___ Source records

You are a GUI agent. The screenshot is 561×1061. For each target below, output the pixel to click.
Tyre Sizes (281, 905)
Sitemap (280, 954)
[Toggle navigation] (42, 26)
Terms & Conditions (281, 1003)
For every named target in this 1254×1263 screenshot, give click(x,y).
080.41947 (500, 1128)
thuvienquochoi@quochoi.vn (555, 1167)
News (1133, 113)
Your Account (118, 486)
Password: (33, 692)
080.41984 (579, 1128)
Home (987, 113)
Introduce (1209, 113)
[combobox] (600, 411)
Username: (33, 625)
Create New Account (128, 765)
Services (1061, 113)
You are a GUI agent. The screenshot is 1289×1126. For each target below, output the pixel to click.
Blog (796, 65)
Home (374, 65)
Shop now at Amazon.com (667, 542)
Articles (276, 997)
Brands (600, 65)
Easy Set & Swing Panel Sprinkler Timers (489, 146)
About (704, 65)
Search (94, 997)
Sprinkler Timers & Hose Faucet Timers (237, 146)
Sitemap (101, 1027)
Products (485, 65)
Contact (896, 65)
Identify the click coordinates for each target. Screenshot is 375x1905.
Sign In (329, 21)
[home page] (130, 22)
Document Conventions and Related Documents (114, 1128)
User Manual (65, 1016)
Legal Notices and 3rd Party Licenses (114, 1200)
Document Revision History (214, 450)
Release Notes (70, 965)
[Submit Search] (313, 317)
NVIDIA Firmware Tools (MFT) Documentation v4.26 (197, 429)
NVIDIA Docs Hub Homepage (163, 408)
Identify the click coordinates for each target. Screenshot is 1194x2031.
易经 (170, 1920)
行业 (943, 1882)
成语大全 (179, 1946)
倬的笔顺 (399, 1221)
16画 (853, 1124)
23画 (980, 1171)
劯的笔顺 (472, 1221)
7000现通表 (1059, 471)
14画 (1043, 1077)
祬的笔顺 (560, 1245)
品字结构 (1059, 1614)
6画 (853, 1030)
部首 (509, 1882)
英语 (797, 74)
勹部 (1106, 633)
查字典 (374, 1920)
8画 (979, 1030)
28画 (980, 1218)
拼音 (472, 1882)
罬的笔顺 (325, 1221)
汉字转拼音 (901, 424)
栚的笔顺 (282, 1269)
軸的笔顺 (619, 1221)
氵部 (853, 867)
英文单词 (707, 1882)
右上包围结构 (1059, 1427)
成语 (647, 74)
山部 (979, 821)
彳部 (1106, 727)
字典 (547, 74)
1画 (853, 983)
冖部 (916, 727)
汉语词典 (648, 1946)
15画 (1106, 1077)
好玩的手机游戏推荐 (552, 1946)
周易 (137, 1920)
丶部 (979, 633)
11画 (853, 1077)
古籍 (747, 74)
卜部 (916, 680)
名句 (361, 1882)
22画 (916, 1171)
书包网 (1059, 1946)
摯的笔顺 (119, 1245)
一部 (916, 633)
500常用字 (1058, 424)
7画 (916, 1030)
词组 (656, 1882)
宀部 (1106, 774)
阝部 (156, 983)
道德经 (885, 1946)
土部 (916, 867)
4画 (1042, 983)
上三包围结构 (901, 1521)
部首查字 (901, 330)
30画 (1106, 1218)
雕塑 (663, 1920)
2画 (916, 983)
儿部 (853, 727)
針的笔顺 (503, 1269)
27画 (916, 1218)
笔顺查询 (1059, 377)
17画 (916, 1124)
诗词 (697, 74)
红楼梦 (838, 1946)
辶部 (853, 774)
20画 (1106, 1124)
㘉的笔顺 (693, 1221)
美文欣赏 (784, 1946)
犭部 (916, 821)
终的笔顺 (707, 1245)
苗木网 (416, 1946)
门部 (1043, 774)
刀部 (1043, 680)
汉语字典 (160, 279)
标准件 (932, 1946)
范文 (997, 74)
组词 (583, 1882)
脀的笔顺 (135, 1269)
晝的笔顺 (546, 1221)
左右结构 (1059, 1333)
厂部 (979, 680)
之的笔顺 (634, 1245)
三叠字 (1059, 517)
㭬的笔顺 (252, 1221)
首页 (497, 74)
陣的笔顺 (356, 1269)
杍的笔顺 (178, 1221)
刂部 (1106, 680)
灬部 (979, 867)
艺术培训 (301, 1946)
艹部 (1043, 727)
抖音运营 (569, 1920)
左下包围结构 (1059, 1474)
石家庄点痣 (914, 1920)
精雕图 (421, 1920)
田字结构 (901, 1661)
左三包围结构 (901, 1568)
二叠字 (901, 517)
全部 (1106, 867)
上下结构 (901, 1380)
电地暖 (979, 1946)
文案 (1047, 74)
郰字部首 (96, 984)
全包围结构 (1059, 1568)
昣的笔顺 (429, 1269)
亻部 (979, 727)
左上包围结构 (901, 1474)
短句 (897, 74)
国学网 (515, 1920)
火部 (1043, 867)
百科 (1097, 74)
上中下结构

______

Work request | Could you please copy the lines above exactly, beginning at the first and ending at the line that contains "宀部 (1106, 774)"?

Output of the exercise |
You are a GUI agent. The screenshot is 561×1061. For each target below, output the pixel to click.
Tyre Sizes (281, 905)
Sitemap (280, 954)
[Toggle navigation] (42, 26)
Terms & Conditions (281, 1003)
For every named target in this 1254×1263 screenshot, give click(x,y).
080.41947 (500, 1128)
thuvienquochoi@quochoi.vn (555, 1167)
News (1133, 113)
Your Account (118, 486)
Password: (33, 692)
080.41984 (579, 1128)
Home (987, 113)
Introduce (1209, 113)
[combobox] (600, 411)
Username: (33, 625)
Create New Account (128, 765)
Services (1061, 113)
You are a GUI agent. The screenshot is 1289×1126. For each target below, output the pixel to click.
Blog (796, 65)
Home (374, 65)
Shop now at Amazon.com (667, 542)
Articles (276, 997)
Brands (600, 65)
Easy Set & Swing Panel Sprinkler Timers (489, 146)
About (704, 65)
Search (94, 997)
Sprinkler Timers & Hose Faucet Timers (237, 146)
Sitemap (101, 1027)
Products (485, 65)
Contact (896, 65)
Identify the click coordinates for each target. Screenshot is 375x1905.
Sign In (329, 21)
[home page] (130, 22)
Document Conventions and Related Documents (114, 1128)
User Manual (65, 1016)
Legal Notices and 3rd Party Licenses (114, 1200)
Document Revision History (214, 450)
Release Notes (70, 965)
[Submit Search] (313, 317)
NVIDIA Firmware Tools (MFT) Documentation v4.26 (197, 429)
NVIDIA Docs Hub Homepage (163, 408)
Identify the click coordinates for each target. Screenshot is 1194x2031.
易经 (170, 1920)
行业 (943, 1882)
成语大全 (179, 1946)
倬的笔顺 (399, 1221)
16画 (853, 1124)
23画 (980, 1171)
劯的笔顺 (472, 1221)
7000现通表 (1059, 471)
14画 (1043, 1077)
祬的笔顺 (560, 1245)
品字结构 (1059, 1614)
6画 (853, 1030)
部首 (509, 1882)
英语 (797, 74)
勹部 (1106, 633)
查字典 (374, 1920)
8画 (979, 1030)
28画 (980, 1218)
拼音 (472, 1882)
罬的笔顺 (325, 1221)
汉字转拼音 (901, 424)
栚的笔顺 (282, 1269)
軸的笔顺 (619, 1221)
氵部 (853, 867)
英文单词 (707, 1882)
右上包围结构 (1059, 1427)
成语 (647, 74)
山部 (979, 821)
彳部 (1106, 727)
字典 (547, 74)
1画 (853, 983)
冖部 (916, 727)
汉语词典 (648, 1946)
15画 (1106, 1077)
好玩的手机游戏推荐 (552, 1946)
周易 (137, 1920)
丶部 (979, 633)
11画 (853, 1077)
古籍 (747, 74)
卜部 (916, 680)
名句 (361, 1882)
22画 (916, 1171)
书包网 (1059, 1946)
摯的笔顺 (119, 1245)
一部 (916, 633)
500常用字 (1058, 424)
7画 (916, 1030)
词组 (656, 1882)
宀部 (1106, 774)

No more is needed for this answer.